The moment stretched, heavy with words we weren’t saying. My heart was hammering so hard I was sure he could hear it. Hell, he probably could hear it with those enhanced senses.
The thought should have been unsettling. Instead, it was strangely comforting. He could hear my heartbeat, sense my emotions, probably smell my shampoo and the chocolate we’d been eating. There was no hiding from him, no carefully curated version of myself I had to maintain.
He already knew me. The real me. And he was still here, looking at me like I was something precious.
“We should,” I started.
“Do you want,” he said at the same time.
We both stopped. Laughed. The tension broke, but it didn’t dissipate entirely. Instead it lingered in the air between us, waiting.
“You first,” I said.
“I was going to ask if you wanted lunch. It’s past two, and we never ate lunch.”
“No way! Really?” I checked the time on my phone. “How did that happen?”
“We got in the zone. It happens. A good gaming session and great company helps.” He leaned down, offering me his hand. “Come on. I make a mean grilled cheese.”
I took his hand and let him pull me to my feet.
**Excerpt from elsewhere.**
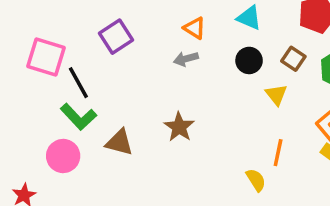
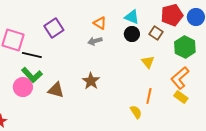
brown square: (293, 59) -> (156, 33), moved
black circle: (249, 60) -> (132, 34), moved
black line: (78, 83) -> (32, 55), turned -48
pink circle: (63, 156) -> (23, 87), moved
For a second we were standing very close, his height making me crane my neck to look at him. This close, I could see the individual strands of his fur, and the way his eyes weren’t just blue-gray but had flecks of silver in them.
“You’re staring,” he said, echoing my words from last night.
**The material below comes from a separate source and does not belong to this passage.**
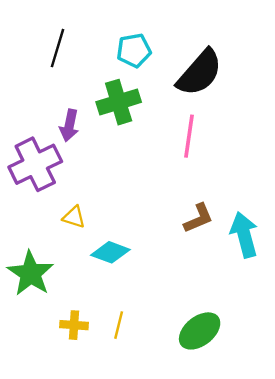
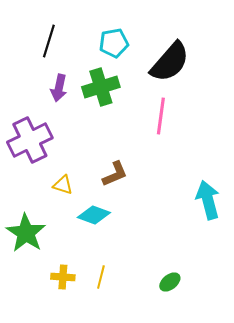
purple arrow: (69, 126) -> (59, 88), moved
brown L-shape: (198, 218) -> (115, 174), moved
green ellipse: (200, 331) -> (170, 282), size x0.6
“Sorry. Still processing the whole you’re actually eight feet tall thing.”
“Does my height bother you?”
“Not at all. I’ve always been considered tall for a woman, but there’s a question I’ve wanted to ask.”
“Go on.”
“How’s the view from up there?” I burst out laughing.
“Amazing. I can see for miles around.” He joined my laughter. “At least you didn’t ask about the weather.”
“Awww, that was going to be my next question.”
“Of course it was.”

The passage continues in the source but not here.